Ensemble ML system (XGBoost + LightGBM + LR, 103 features) predicting NCAA tournament winners with a live GitHub Pages dashboard
An ML system built for the CMU Second Annual March Madness Machine Learning Competition. A weighted ensemble of XGBoost (40%), LightGBM (40%), and Logistic Regression (20%) trained on 103 differential features per matchup, including KenPom, Barttorvik T-Rank, NET rankings, and seed history. Achieved 72.3% CV accuracy (Men) and 75.1% (Women) on real Kaggle NCAA data using walk-forward CV. A GitHub Actions pipeline retrains and deploys a live bracket dashboard to GitHub Pages.
NCAA March Madness bracket prediction via walk-forward CV ensemble ML.
• Models: XGBoost (40%) + LightGBM (40%) + Logistic Regression (20%); isotonic regression calibration; optional Optuna Bayesian hyperparameter tuning.

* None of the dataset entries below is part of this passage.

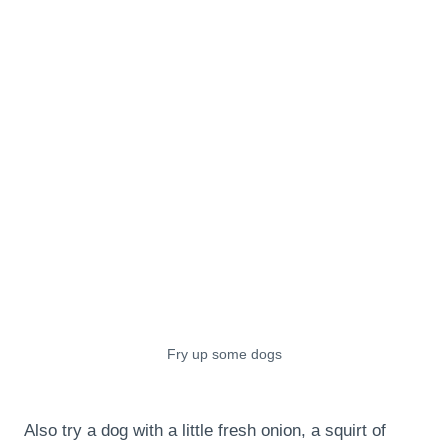
Fry up some dogs
Also try a dog with a little fresh onion, a squirt of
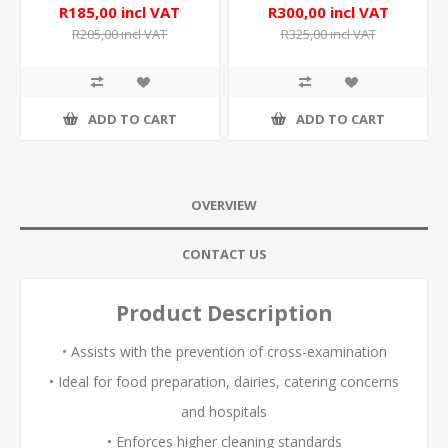
R185,00 incl VAT
R300,00 incl VAT
R205,00 incl VAT
R325,00 incl VAT
ADD TO CART
ADD TO CART
OVERVIEW
CONTACT US
Product Description
• Assists with the prevention of cross-examination
• Ideal for food preparation, dairies, catering concerns
and hospitals
• Enforces higher cleaning standards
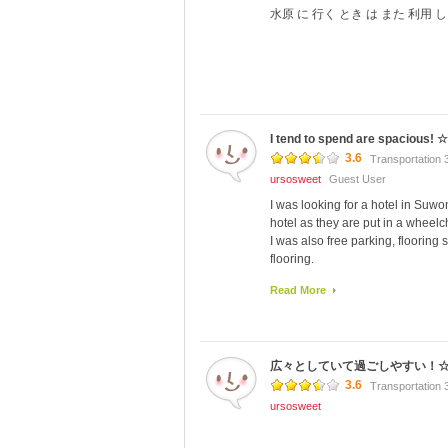
水原 に 行く とき は また 利用 し
I tend to spend are spacious! ☆
3.6
Transportation 
ursosweet
Guest User
I was looking for a hotel in Suw
hotel as they are put in a wheelc
I was also free parking, flooring 
flooring.
Therefore I was not gratitude tha
Read More
If you are I stayed in deluxe fam
participants can gather litter, put
Condominium type so is suitable 
(2 single, 1 double) one room beca
広々としていて過ごしやすい！
Deluxe Family Bet There are thre
Close to public transport (laughs)
3.6
Transportation 
even larger couch couch so there 
ursosweet
There was no inconvenience to dow
The morning was to Viking Hotel, 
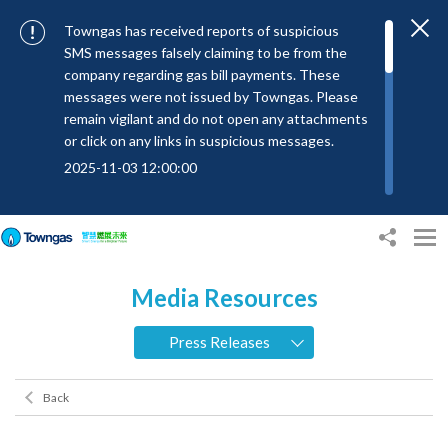
Towngas has received reports of suspicious
SMS messages falsely claiming to be from the
company regarding gas bill payments. These
messages were not issued by Towngas. Please
remain vigilant and do not open any attachments
or click on any links in suspicious messages.
2025-11-03 12:00:00
To combat SMS fraud, all text messages from
Towngas will now be sent with the Sender IDs
“#Towngas”, “#TowngasFun” or
“#TGCTowngas”, helping customers verify the
Media Resources
authenticity of our communications.
2024-11-14 17:00:01
Press Releases
Towngas urges customers to stay vigilant when
receiving suspicious emails, text messages, or
Back
bills. Never open suspicious attachments or click
on links, and avoid disclosing personal
information such as ID card numbers, bank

• Features: 103 differential features per matchup: box-score stats, KenPom AdjEM/AdjO/AdjD, Barttorvik T-Rank, NET ranking, Massey ordinals (30+ systems), SOS, coaching tenure, conference strength, and tournament seed history.
• Data: Kaggle March Machine Learning Mania 2026 dataset (124k+ real games); external enrichment from KenPom and Barttorvik.
• Validation: walk-forward CV (train on years ≤N, validate on N+1); no data leakage; 72.3% Men's / 75.1% Women's AUC accuracy.
• Pipeline: run_bracket.py simulates full round-by-round brackets; export_site_data.py publishes model outputs to the live dashboard.
• CI/CD: GitHub Actions for CI tests, weekly model retraining with Kaggle secrets, and GitHub Pages deployment.